:: Extracted material ::
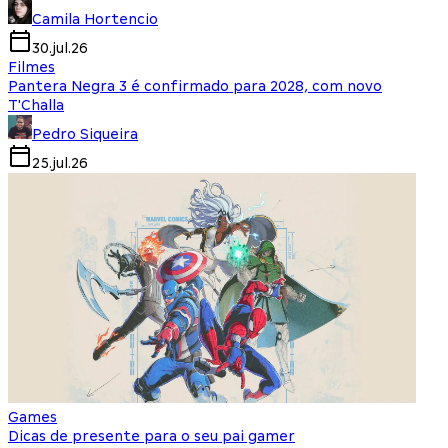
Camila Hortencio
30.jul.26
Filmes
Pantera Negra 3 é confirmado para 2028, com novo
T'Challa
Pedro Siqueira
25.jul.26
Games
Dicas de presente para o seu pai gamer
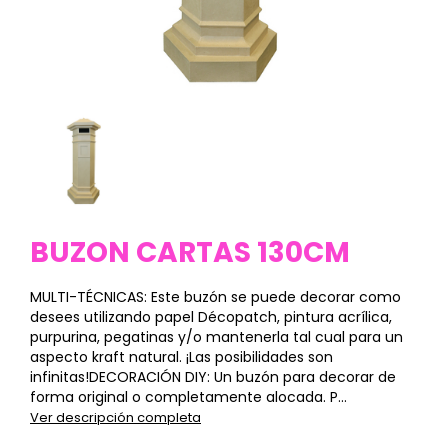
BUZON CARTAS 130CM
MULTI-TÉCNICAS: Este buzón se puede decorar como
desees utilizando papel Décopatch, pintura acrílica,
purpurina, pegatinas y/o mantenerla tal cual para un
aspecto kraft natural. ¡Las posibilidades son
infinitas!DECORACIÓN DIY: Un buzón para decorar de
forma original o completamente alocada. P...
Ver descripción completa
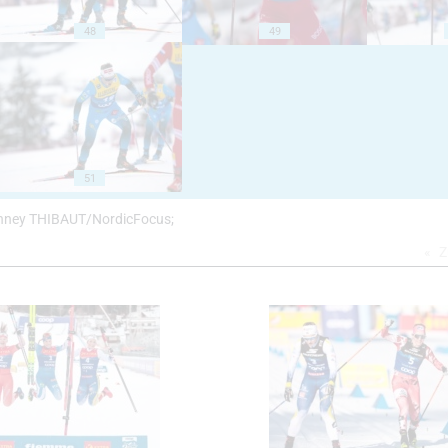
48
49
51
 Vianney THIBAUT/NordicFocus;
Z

:: Task details ::
Whenever a line above has the word "decorar" in it, copy that line.

:: Task result ::
MULTI-TÉCNICAS: Este buzón se puede decorar como
infinitas!DECORACIÓN DIY: Un buzón para decorar de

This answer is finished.